Taraflar arasında görülen davada … ..Asliye Hukuk Mahkemesi’nce verilen 12/06/2014 tarih ve 2013/579-2014/401 sayılı kararın duruşmalı olarak incelenmesi davalı vekili tarafından istenmiş olup, duruşma için belirlenen 15/12/2015 günü hazır bulunan davacı vekili Av. … … … ile davalı vekili Av. … … dinlenildikten sonra duruşmalı işlerin yoğunluğu ve süre darlığından ötürü işin incelenerek karara bağlanması ileriye bırakıldı. Tetkik Hakimi tarafından düzenlenen rapor dinlenildikten ve yine dosya içerisindeki dilekçe, layihalar, duruşma tutanakları ve tüm belgeler okunup incelendikten sonra işin gereği görüşülüp, düşünüldü:
Davacı vekili, Almanya Hannover Asliye Hukuk Mahkemesi tarafından verilen 08.02.2011 tarihli, 8 O 102/09 numaralı kararın kesinleştiğini ileri sürerek, tenfizine karar verilmesini talep ve dava etmiştir.
Davalı vekili, davanın reddini istemiştir.
Mahkemece, iddia, savunma ve dosya kapsamına göre, kamu düzenine aykırılık bulunmadığı, tenfiz şartlarının oluştuğu gerekçesiyle, davanın kabulüne karar verilmiştir.
Kararı, davalı vekili temyiz etmiştir.
1- Dava dosyası içerisindeki bilgi ve belgelere, mahkeme kararının gerekçesinde dayanılan delillerin tartışılıp, değerlendirilmesinde usul ve yasaya aykırı bir yön bulunmamasına göre, davalı vekilinin aşağıdaki bendin kapsamı dışında kalan sair temyiz itirazlarının reddi gerekmiştir.
2- Dava, yabancı mahkeme kararının tenfizi istemine ilişkin olup, yabancı bir mahkeme kararının tenfiz edilmesi için öncelikle kararın usulünce kesinleşmiş olması gerekmektedir.
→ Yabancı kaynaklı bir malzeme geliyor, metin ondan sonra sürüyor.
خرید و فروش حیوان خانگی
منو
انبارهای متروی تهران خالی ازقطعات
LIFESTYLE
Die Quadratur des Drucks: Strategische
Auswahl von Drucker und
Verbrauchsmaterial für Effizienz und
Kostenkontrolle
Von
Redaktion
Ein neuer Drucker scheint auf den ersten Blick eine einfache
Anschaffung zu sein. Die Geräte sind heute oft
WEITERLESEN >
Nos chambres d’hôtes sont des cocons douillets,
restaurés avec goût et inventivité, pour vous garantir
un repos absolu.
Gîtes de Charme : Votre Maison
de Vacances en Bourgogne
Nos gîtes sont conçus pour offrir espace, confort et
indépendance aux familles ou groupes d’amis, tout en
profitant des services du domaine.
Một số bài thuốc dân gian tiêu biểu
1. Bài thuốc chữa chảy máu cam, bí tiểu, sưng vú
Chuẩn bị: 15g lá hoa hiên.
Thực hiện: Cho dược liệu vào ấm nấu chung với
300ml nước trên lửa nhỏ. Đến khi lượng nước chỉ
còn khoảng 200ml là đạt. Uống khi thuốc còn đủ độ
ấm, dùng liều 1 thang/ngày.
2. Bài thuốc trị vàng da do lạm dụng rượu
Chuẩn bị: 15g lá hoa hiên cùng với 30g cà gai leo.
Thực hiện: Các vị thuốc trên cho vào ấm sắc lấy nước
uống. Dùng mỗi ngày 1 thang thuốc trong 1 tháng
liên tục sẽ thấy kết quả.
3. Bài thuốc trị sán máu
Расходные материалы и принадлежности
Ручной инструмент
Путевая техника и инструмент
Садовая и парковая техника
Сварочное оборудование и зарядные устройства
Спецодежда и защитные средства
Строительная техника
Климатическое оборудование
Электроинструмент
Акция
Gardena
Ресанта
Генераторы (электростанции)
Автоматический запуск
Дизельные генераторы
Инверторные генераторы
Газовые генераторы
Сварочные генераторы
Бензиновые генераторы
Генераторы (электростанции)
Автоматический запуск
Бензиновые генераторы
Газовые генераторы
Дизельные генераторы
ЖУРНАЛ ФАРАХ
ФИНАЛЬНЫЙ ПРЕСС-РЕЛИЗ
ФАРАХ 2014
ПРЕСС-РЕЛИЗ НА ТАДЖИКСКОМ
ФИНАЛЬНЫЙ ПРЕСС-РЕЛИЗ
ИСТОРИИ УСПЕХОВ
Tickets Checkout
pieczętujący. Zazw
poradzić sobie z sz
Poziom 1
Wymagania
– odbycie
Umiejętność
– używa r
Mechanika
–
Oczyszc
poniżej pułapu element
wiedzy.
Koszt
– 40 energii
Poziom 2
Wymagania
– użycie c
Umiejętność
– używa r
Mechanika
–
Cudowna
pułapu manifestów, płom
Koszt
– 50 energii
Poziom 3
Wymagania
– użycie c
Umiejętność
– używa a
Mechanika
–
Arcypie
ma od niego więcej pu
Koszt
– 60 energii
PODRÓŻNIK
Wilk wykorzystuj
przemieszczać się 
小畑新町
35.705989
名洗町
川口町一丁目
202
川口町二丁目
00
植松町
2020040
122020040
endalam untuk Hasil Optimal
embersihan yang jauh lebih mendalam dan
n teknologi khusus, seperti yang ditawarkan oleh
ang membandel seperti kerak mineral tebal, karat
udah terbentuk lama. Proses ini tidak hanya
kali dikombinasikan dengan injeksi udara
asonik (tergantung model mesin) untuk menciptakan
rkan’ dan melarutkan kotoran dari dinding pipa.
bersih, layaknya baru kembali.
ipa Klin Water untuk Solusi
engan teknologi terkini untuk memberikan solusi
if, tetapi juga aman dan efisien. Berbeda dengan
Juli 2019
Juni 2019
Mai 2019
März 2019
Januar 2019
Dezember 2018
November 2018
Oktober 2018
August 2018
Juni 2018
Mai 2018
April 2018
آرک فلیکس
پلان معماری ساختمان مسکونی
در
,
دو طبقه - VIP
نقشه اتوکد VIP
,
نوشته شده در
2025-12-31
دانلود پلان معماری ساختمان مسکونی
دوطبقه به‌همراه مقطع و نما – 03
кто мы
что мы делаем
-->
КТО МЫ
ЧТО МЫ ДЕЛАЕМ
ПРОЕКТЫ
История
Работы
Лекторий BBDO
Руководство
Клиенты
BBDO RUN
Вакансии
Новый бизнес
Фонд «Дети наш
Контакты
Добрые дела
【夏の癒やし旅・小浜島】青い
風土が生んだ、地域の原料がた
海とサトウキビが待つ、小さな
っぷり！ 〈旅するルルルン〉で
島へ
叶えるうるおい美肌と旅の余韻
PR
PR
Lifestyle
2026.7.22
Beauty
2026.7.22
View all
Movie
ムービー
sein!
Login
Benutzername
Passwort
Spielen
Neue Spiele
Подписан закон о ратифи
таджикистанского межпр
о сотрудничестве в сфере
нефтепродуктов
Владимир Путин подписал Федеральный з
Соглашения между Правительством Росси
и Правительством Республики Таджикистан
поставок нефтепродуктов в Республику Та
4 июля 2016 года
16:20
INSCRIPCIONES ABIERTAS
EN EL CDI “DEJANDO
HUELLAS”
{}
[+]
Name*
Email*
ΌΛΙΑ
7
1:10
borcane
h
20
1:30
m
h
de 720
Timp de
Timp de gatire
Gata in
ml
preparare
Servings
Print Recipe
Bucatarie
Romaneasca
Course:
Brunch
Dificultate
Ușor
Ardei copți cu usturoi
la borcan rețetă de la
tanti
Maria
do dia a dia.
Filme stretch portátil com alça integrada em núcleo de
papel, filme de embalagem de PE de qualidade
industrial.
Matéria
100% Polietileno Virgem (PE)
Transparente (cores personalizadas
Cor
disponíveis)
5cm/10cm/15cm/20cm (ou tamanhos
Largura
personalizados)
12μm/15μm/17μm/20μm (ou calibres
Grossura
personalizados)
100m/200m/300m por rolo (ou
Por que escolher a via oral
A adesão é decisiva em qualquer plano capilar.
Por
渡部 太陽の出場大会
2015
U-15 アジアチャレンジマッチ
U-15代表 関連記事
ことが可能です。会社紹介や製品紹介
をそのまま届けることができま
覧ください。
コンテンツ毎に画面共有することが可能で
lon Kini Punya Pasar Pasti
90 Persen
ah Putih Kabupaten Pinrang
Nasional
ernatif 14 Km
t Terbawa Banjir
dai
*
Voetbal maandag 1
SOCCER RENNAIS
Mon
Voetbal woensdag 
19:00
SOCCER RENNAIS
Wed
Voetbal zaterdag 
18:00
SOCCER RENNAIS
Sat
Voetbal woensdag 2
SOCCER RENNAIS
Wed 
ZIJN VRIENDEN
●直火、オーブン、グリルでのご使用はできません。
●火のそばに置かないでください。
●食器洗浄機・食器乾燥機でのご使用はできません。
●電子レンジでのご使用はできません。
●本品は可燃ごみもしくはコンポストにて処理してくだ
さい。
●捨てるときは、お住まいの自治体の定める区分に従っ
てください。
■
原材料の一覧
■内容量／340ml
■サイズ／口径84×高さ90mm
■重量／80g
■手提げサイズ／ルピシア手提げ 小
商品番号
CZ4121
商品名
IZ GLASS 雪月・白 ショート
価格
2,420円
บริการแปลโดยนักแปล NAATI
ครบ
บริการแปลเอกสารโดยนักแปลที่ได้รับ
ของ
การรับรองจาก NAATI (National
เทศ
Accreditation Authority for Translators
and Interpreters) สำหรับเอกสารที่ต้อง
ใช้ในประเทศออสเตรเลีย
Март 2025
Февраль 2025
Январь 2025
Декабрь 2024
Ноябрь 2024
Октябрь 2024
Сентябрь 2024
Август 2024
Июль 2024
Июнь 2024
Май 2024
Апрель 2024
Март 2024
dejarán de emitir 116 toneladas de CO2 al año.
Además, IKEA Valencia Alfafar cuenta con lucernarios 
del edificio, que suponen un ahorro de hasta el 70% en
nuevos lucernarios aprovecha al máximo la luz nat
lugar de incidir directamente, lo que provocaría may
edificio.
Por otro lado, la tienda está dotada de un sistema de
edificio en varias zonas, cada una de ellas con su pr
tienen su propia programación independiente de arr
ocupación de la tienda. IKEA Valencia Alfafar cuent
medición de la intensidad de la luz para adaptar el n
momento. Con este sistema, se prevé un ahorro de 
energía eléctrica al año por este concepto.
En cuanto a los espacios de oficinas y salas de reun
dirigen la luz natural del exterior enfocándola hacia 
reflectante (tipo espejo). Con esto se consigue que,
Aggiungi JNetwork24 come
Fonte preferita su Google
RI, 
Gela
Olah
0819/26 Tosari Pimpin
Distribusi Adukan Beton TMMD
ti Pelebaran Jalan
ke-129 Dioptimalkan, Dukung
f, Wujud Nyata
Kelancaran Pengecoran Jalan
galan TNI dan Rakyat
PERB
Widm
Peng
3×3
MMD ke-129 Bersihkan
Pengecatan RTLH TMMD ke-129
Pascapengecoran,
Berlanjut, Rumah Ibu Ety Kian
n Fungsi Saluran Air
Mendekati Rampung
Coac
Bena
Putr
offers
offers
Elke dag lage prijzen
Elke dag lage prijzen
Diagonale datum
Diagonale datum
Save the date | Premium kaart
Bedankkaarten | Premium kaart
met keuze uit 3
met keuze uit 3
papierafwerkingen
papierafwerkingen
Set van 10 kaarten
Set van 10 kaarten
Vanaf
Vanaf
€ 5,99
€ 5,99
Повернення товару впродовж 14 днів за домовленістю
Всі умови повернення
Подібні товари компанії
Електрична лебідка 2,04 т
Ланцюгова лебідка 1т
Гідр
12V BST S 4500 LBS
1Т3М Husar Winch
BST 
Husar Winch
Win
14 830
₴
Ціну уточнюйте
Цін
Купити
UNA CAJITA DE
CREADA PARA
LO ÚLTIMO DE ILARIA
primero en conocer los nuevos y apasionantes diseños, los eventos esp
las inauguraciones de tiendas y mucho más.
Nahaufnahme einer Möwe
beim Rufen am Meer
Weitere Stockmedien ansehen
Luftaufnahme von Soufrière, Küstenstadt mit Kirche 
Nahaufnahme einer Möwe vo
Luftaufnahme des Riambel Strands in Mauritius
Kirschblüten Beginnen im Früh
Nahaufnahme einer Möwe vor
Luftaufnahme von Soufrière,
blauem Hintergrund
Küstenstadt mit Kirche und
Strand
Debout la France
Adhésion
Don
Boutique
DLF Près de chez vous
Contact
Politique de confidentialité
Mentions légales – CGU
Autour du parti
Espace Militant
Türkiye ile Almanya arasında 28.04.1972 tarihinde yürürlüğe giren 1965 tarihli Adli Yardımlaşmaya İlişkin Lahey Sözleşmesi hükümleri gereğince tebligatların diplomatik yolla yapılacağı kararlaştırılmış olup bu yolla tebliğ edilmeyen, yani bir başka deyişle adi posta yoluyla yapılan tebligat sonucu bir yabancı mahkeme ilamının kesinleşmesi mümkün bulunmamaktadır.
Somut olayda, davalı tarafça tenfizi istenilen yabancı mahkeme kararının kendilerine Lahey Sözleşmesi hükümlerine uygun olarak Adalet Bakanlığı aracılığıyla tebliğinden sonra hükmü veren yabancı mahkemeye yaptıkları itirazın, anılan mahkeme tarafından kararın kendilerine posta yoluyla daha önceden tebliğ edildiği ve bu tebliğden sonra davacının talebi üzerine diplomatik yoldan yapılan tebliğin davalıya yeni bir hak bahşetmeyeceği gerekçesiyle reddedildiği savunulmuş ve buna ilişkin yabancı mahkeme karar fotokopileri dosyaya ibraz edilmiştir.
Bu itibarla, mahkemece davalı savunması üzerinde durularak, tenfizi istenilen kararın yukarıda yapılan açıklamalara göre usulünce kesinleşip kesinleşmediği değerlendirilip tartışılarak, neticesine göre bir karar verilmesi gerekirken yazılı şekilde hüküm tesisi doğru olmamış, kararın bu nedenle bozulması gerekmiştir.
SONUÇ: Yukarıda (1) nolu bentte açıklanan nedenlerle davalı vekilinin sair temyiz itirazlarının reddine, (2) nolu bentte açıklanan nedenlerle davalı vekilinin temyiz itirazlarının kabulü ile hükmün davalı şirket yararına BOZULMASINA, takdir olunan 1.100,00 TL duruşma vekalet ücretinin davacıdan alınıp davalıya verilmesine, ödediği temyiz peşin harcın isteği halinde temyiz edene iadesine, 15/12/2015 tarihinde oybirliğiyle karar verildi.